[Opening Data shown section]

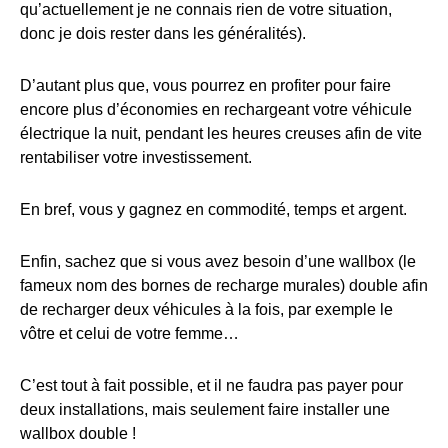
qu’actuellement je ne connais rien de votre situation,
donc je dois rester dans les généralités).
D’autant plus que, vous pourrez en profiter pour faire
encore plus d’économies en rechargeant votre véhicule
électrique la nuit, pendant les heures creuses afin de vite
rentabiliser votre investissement.
En bref, vous y gagnez en commodité, temps et argent.
Enfin, sachez que si vous avez besoin d’une wallbox (le
fameux nom des bornes de recharge murales) double afin
de recharger deux véhicules à la fois, par exemple le
vôtre et celui de votre femme…
C’est tout à fait possible, et il ne faudra pas payer pour
deux installations, mais seulement faire installer une
wallbox double !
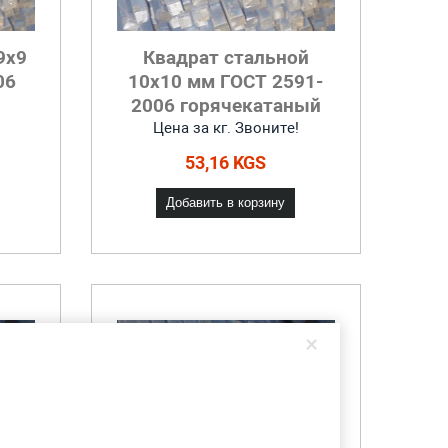
9x9
Квадрат стальной
06
10x10 мм ГОСТ 2591-
2006 горячекатаный
Цена за кг. Звоните!
53,16 KGS
Добавить в корзину
×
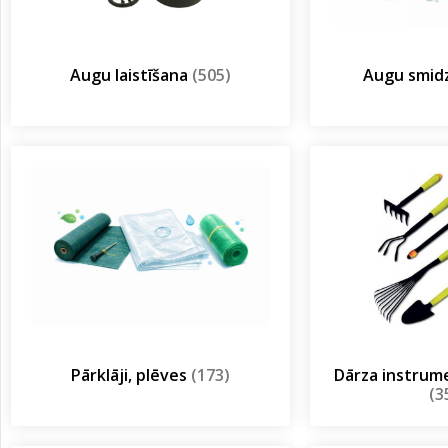
Augu laistīšana
(505)
Augu smidz
Pārklāji, plēves
(173)
Dārza instrum
(3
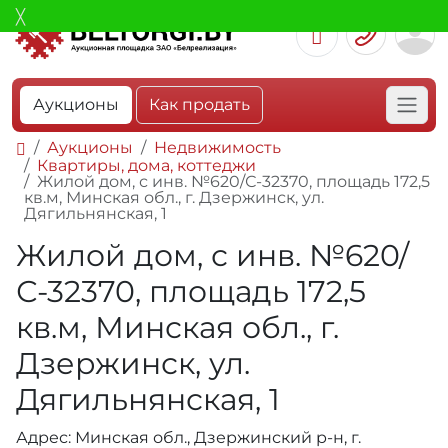
Аукционы
Как продать
Аукционы
Недвижимость
Квартиры, дома, коттеджи
Жилой дом, с инв. №620/С-32370, площадь 172,5
кв.м, Минская обл., г. Дзержинск, ул.
Дягильнянская, 1
Жилой дом, с инв. №620/
С-32370, площадь 172,5
кв.м, Минская обл., г.
Дзержинск, ул.
Дягильнянская, 1
Адрес: Минская обл., Дзержинский р-н, г.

[Closing Data shown section]

What this task involves: What is needed is the data above, retyped exactly, with every picture left out.

Answer:
qu’actuellement je ne connais rien de votre situation,
donc je dois rester dans les généralités).
D’autant plus que, vous pourrez en profiter pour faire
encore plus d’économies en rechargeant votre véhicule
électrique la nuit, pendant les heures creuses afin de vite
rentabiliser votre investissement.
En bref, vous y gagnez en commodité, temps et argent.
Enfin, sachez que si vous avez besoin d’une wallbox (le
fameux nom des bornes de recharge murales) double afin
de recharger deux véhicules à la fois, par exemple le
vôtre et celui de votre femme…
C’est tout à fait possible, et il ne faudra pas payer pour
deux installations, mais seulement faire installer une
wallbox double !
9x9
Квадрат стальной
06
10x10 мм ГОСТ 2591-
2006 горячекатаный
Цена за кг. Звоните!
53,16 KGS
Добавить в корзину
×
Augu laistīšana
(505)
Augu smidz
Pārklāji, plēves
(173)
Dārza instrum
(3
Аукционы
Как продать
Аукционы
Недвижимость
Квартиры, дома, коттеджи
Жилой дом, с инв. №620/С-32370, площадь 172,5
кв.м, Минская обл., г. Дзержинск, ул.
Дягильнянская, 1
Жилой дом, с инв. №620/
С-32370, площадь 172,5
кв.м, Минская обл., г.
Дзержинск, ул.
Дягильнянская, 1
Адрес: Минская обл., Дзержинский р-н, г.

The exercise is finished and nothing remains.